(Saved data entries)

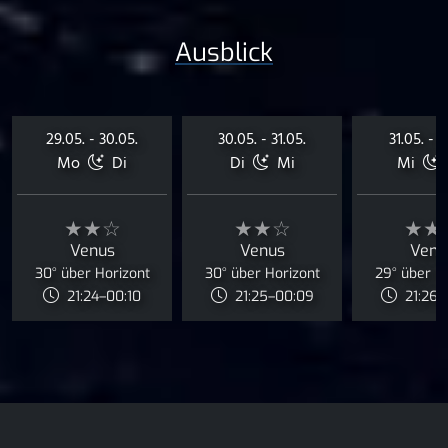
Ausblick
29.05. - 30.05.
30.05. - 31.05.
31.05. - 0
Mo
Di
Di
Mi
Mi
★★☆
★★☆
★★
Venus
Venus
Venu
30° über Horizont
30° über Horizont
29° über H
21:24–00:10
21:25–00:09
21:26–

--

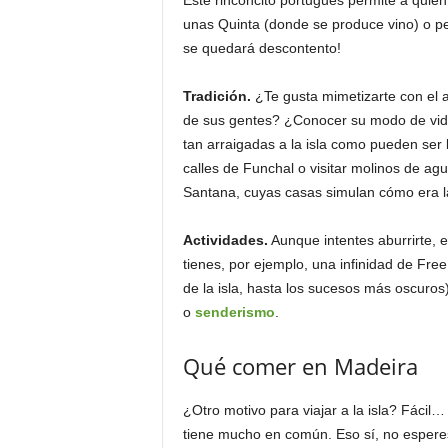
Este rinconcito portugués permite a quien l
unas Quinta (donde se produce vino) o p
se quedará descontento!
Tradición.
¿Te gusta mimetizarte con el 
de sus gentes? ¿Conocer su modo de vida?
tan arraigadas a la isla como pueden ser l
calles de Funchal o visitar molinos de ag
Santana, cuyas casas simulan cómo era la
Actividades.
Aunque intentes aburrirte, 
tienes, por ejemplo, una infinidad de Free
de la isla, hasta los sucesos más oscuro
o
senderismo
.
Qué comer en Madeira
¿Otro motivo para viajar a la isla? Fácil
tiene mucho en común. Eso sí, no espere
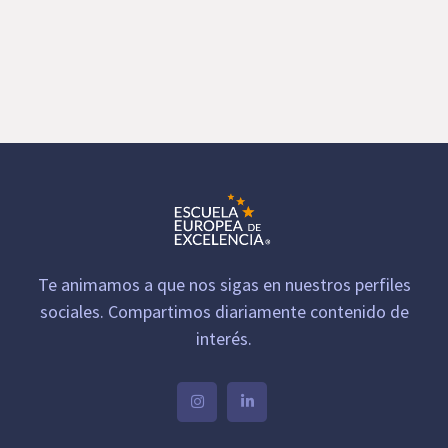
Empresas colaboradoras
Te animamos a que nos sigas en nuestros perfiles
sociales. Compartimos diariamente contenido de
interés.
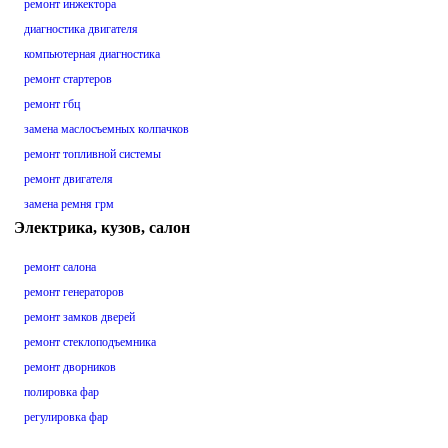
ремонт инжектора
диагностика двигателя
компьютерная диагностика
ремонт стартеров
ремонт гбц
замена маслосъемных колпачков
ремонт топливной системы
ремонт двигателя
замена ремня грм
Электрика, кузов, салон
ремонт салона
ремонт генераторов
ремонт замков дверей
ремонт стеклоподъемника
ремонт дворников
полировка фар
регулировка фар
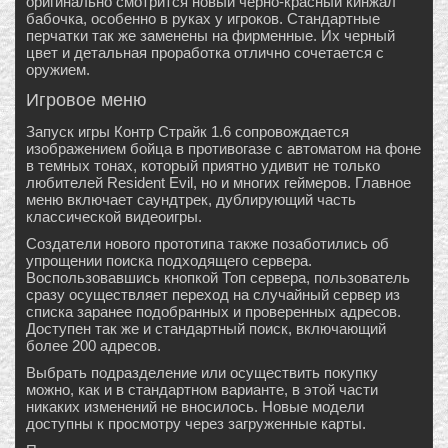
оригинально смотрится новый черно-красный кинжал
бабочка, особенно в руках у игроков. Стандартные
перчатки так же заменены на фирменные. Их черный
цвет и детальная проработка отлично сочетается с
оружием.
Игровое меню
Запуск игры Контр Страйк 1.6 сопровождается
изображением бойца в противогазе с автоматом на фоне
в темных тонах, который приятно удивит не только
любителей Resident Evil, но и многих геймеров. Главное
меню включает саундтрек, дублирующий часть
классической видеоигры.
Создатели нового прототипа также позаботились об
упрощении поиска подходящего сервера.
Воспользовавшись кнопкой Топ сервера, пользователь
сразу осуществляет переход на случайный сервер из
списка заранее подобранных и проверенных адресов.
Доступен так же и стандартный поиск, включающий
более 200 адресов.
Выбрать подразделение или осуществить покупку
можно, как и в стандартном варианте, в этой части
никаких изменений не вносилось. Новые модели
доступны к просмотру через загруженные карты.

## THE TASK
Say how many lines of the data above have the string "сервера" in them, and write nothing besides that number.

## SOLUTION BELOW
2